Using a new clause in its grant agreements, the US Agency for International Development (USAID) will require aid agencies to get prior approval to buy key items of personal protective equipment (PPE) or ventilators.
Unless extensive exemptions are granted, NGO officials said, the effectiveness of USAID’s COVID-19 funding has been thrown into question. Supplies, which protect health and other frontline workers, for other operations – including Ebola control – could also be disrupted.
Aid agencies may be able to juggle funding from other donors to compensate for the US ban. However, the United States is the largest international donor for health, and the dominant supplier in some low-income countries, including Afghanistan and Haiti, so the “wiggle room” is limited, the officials said.
USAID did not answer specific questions about the new rule, but said in a written statement: “Given the competing demands for some categories of medical supplies and commodities – including in the United States – the US Agency for International Development (USAID) is working with the US Government interagency and our international partners on this critical issue. We understand the urgency of the domestic requirements here in the United States while we continue to remain sensitive to the needs of our neighbours and friends around the world.”

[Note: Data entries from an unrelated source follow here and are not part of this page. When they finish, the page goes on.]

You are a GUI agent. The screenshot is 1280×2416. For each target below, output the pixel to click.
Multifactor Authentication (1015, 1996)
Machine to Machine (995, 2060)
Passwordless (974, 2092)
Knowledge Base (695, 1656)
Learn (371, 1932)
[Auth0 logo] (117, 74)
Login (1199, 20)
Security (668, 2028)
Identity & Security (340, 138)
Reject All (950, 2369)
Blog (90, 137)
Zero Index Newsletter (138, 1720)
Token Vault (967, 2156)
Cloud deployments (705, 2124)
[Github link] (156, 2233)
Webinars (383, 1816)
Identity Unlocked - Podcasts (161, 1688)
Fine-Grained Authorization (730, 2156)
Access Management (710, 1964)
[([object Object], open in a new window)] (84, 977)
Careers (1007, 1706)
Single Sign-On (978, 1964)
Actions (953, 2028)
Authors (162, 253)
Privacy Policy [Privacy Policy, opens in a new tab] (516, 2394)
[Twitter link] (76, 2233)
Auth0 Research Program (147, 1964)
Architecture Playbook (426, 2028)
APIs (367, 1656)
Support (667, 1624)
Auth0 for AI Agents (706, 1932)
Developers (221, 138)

The new USAID clause appears to block unauthorised purchases from anywhere, not just the United States. The Federal Emergency Management Agency, which coordinates the federal government’s response to disasters, already has wide-ranging powers to control domestic allocation and most exports from the United States are banned by orders put in place by the White House under the Defense Production Act.

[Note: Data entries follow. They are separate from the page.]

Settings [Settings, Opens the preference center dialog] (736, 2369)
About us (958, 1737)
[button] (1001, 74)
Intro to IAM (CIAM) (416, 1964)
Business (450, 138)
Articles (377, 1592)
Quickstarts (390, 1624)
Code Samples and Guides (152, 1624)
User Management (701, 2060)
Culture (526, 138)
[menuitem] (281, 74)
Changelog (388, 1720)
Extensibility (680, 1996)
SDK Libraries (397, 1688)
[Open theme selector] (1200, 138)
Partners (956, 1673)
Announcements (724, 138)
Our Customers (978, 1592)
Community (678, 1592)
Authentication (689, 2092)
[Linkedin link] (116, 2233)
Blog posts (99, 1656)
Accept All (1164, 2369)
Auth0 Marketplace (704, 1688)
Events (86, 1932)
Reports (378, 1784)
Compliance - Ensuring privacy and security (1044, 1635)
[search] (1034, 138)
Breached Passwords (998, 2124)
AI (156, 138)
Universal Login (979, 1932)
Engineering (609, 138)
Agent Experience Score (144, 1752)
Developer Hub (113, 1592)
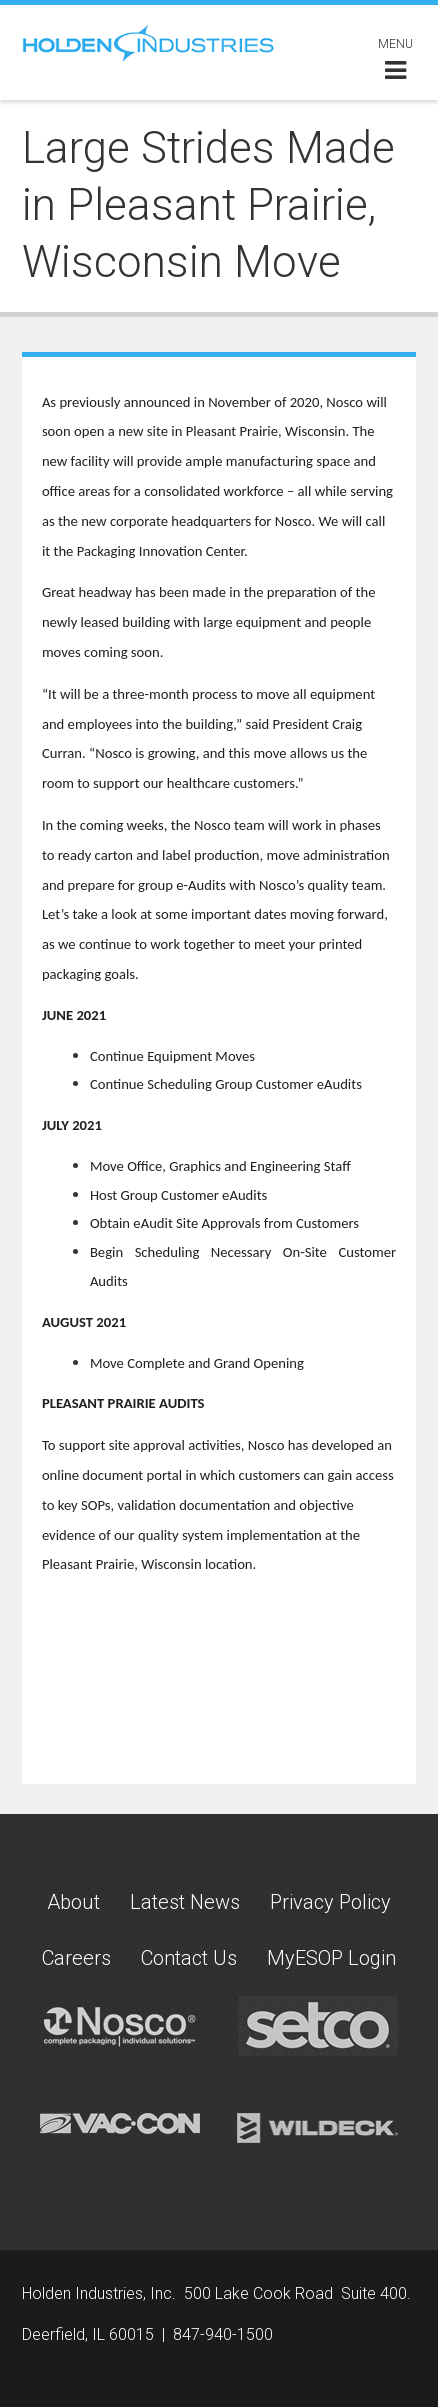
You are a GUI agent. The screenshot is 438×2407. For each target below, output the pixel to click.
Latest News (185, 1902)
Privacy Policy (330, 1902)
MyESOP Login (331, 1958)
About (73, 1902)
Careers (76, 1958)
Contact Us (189, 1958)
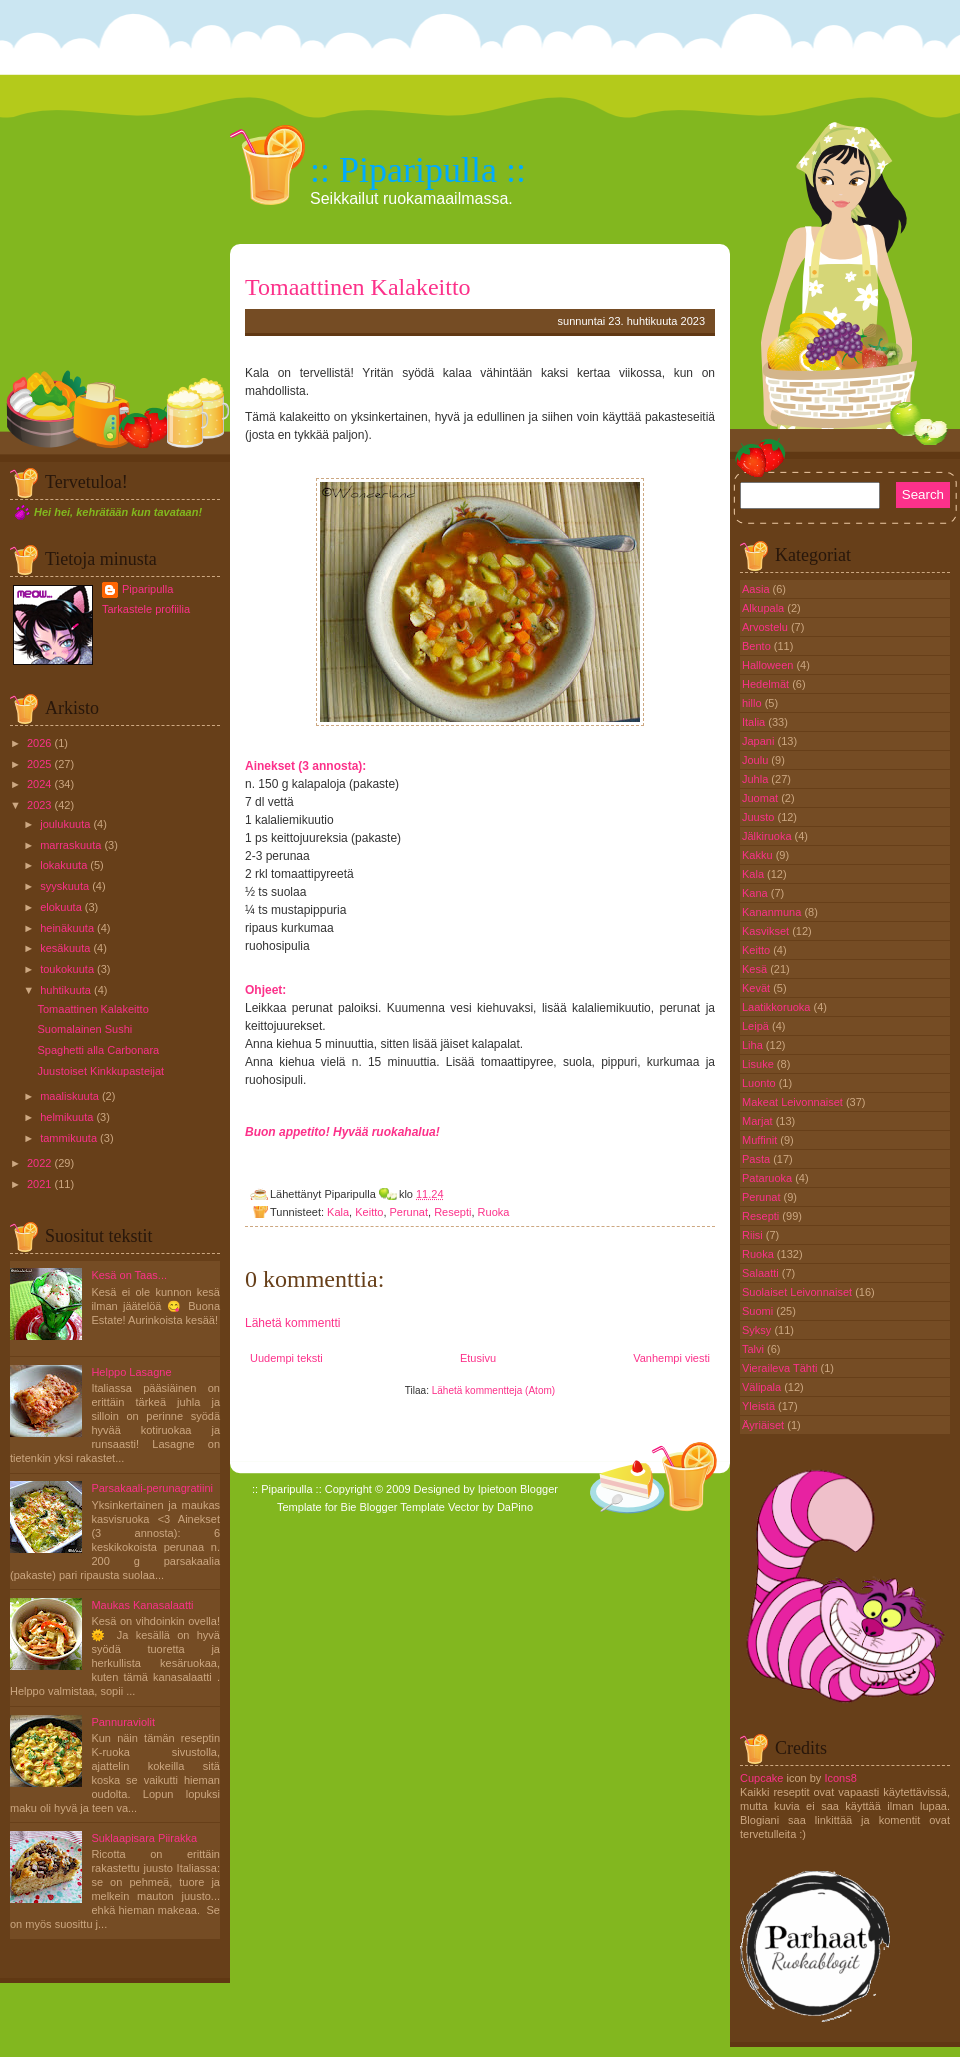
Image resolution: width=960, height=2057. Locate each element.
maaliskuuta (69, 1096)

Supplies of PPE in parts of the United States – as in other countries – have been critically low and a sensitive political issue. US authorities have even reportedly seized PPE shipments destined for export or in transit. More than 50,000 deaths from COVID-19 have been confirmed in the United States, at least a quarter of the world’s total.
TNH has obtained the text of the new conditions from an NGO official told of the measures. The official insisted on anonymity to preserve professional relations with USAID. Four other people familiar with USAID grant-making confirmed they had heard the measures were being put in place.
The new conditions say, “no funds under this award may be used for the procurement of covered materials as listed below” without “prior written approval” from a USAID official handling the contract. The list includes N95 face masks and other filtering face respirators, surgical masks, surgical or exam gloves, and ventilators. The USAID “agreement officer representative” – the contract manager – can notify the grantee of changes to the items on the list, the text says.
The terms may hamper the responses that NGOs can offer using USAID money, while making little difference to PPE availability in the United States: almost all NGOs would likely purchase the items outside the US, NGO officials said.
“It’s just political nonsense,” said a global health specialist familiar with USAID procedure. “I think it’s because they’re afraid of Trump’s fan base saying, ‘we’re short of PPE, why are we giving it to foreigners?’”. The specialist said manufacturing capacity in China was expected to catch up with demand, and US shortages were the result of multiple causes.
All the aid officials contacted on this subject requested anonymity due to funding or other relationships with USAID. No agency wants to attract the ire of the Trump administration, and the political blowback on the issue could be “radioactive”, according to the specialist.
USAID has allocated an initial $99 million of funding for international aid grants in over 50 countries in response to COVID-19, of a total US government commitment of $775 million. The United States has suspended aid spending through the World Health Organisation.
The USAID statement also said: “We are the world’s premier development agency… Our aid will improve public health education, protect healthcare facilities, and increase laboratory, disease-surveillance, and rapid-response capacity in the world’s most at risk countries.”